DESCRIPTION OF THE TASK
As you reproduce every line below, keep it exactly as written and leave out the images.

[Entries taken from a collection]
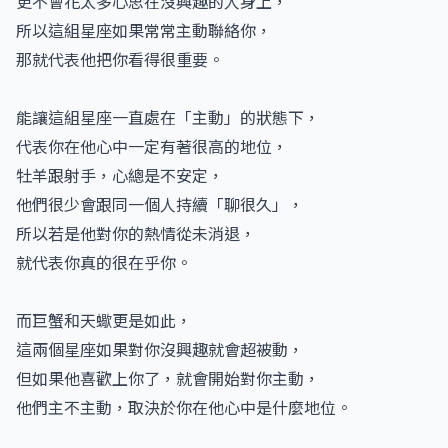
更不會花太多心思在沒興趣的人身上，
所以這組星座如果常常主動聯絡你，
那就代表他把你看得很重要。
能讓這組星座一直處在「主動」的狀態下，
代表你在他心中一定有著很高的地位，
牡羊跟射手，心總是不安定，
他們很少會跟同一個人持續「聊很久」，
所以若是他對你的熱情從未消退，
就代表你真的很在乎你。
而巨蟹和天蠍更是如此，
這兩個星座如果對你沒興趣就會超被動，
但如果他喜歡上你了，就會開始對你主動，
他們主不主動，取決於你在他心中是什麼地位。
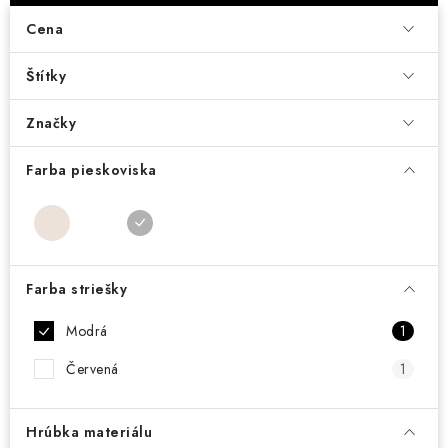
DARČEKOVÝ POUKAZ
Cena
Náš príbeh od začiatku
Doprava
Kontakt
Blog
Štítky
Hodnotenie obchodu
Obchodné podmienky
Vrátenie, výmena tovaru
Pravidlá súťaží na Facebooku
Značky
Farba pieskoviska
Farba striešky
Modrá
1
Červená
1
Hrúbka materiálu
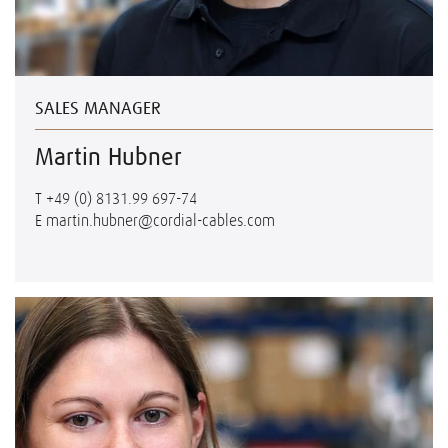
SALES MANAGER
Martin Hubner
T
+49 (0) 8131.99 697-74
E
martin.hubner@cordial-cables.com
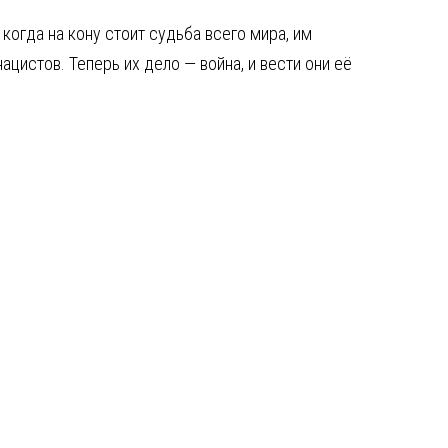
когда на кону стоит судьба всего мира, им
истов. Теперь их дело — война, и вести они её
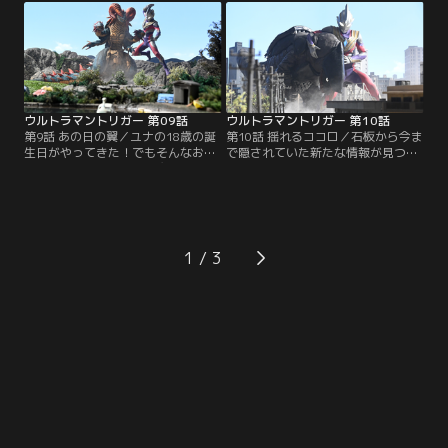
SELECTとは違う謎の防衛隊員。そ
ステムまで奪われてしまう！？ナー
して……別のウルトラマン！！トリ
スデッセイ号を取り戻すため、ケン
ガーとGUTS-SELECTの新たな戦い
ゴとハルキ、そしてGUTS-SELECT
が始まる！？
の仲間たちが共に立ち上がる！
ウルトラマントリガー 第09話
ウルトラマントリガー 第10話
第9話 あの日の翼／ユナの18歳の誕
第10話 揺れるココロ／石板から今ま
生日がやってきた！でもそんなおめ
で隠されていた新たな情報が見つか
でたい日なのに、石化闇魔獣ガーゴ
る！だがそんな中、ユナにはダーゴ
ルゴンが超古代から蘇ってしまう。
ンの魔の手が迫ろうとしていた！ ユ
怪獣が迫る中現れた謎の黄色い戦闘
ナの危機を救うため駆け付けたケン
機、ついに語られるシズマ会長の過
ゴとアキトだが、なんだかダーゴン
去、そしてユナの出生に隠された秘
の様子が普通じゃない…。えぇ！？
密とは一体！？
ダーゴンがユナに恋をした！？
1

SOLUTION FOR THIS TASK
更不會花太多心思在沒興趣的人身上，
所以這組星座如果常常主動聯絡你，
那就代表他把你看得很重要。
能讓這組星座一直處在「主動」的狀態下，
代表你在他心中一定有著很高的地位，
牡羊跟射手，心總是不安定，
他們很少會跟同一個人持續「聊很久」，
所以若是他對你的熱情從未消退，
就代表你真的很在乎你。
而巨蟹和天蠍更是如此，
這兩個星座如果對你沒興趣就會超被動，
但如果他喜歡上你了，就會開始對你主動，
他們主不主動，取決於你在他心中是什麼地位。
DARČEKOVÝ POUKAZ
Cena
Náš príbeh od začiatku
Doprava
Kontakt
Blog
Štítky
Hodnotenie obchodu
Obchodné podmienky
Vrátenie, výmena tovaru
Pravidlá súťaží na Facebooku
Značky
Farba pieskoviska
Farba striešky
Modrá
1
Červená
1
Hrúbka materiálu
SALES MANAGER
Martin Hubner
T
+49 (0) 8131.99 697-74
E
martin.hubner@cordial-cables.com
когда на кону стоит судьба всего мира, им
истов. Теперь их дело — война, и вести они её
SELECTとは違う謎の防衛隊員。そ
ステムまで奪われてしまう！？ナー
して……別のウルトラマン！！トリ
スデッセイ号を取り戻すため、ケン
ガーとGUTS-SELECTの新たな戦い
ゴとハルキ、そしてGUTS-SELECT
が始まる！？
の仲間たちが共に立ち上がる！
ウルトラマントリガー 第09話
ウルトラマントリガー 第10話
第9話 あの日の翼／ユナの18歳の誕
第10話 揺れるココロ／石板から今ま
生日がやってきた！でもそんなおめ
で隠されていた新たな情報が見つか
でたい日なのに、石化闇魔獣ガーゴ
る！だがそんな中、ユナにはダーゴ
ルゴンが超古代から蘇ってしまう。
ンの魔の手が迫ろうとしていた！ ユ
怪獣が迫る中現れた謎の黄色い戦闘
ナの危機を救うため駆け付けたケン
機、ついに語られるシズマ会長の過
ゴとアキトだが、なんだかダーゴン
去、そしてユナの出生に隠された秘
の様子が普通じゃない…。えぇ！？
密とは一体！？
ダーゴンがユナに恋をした！？
1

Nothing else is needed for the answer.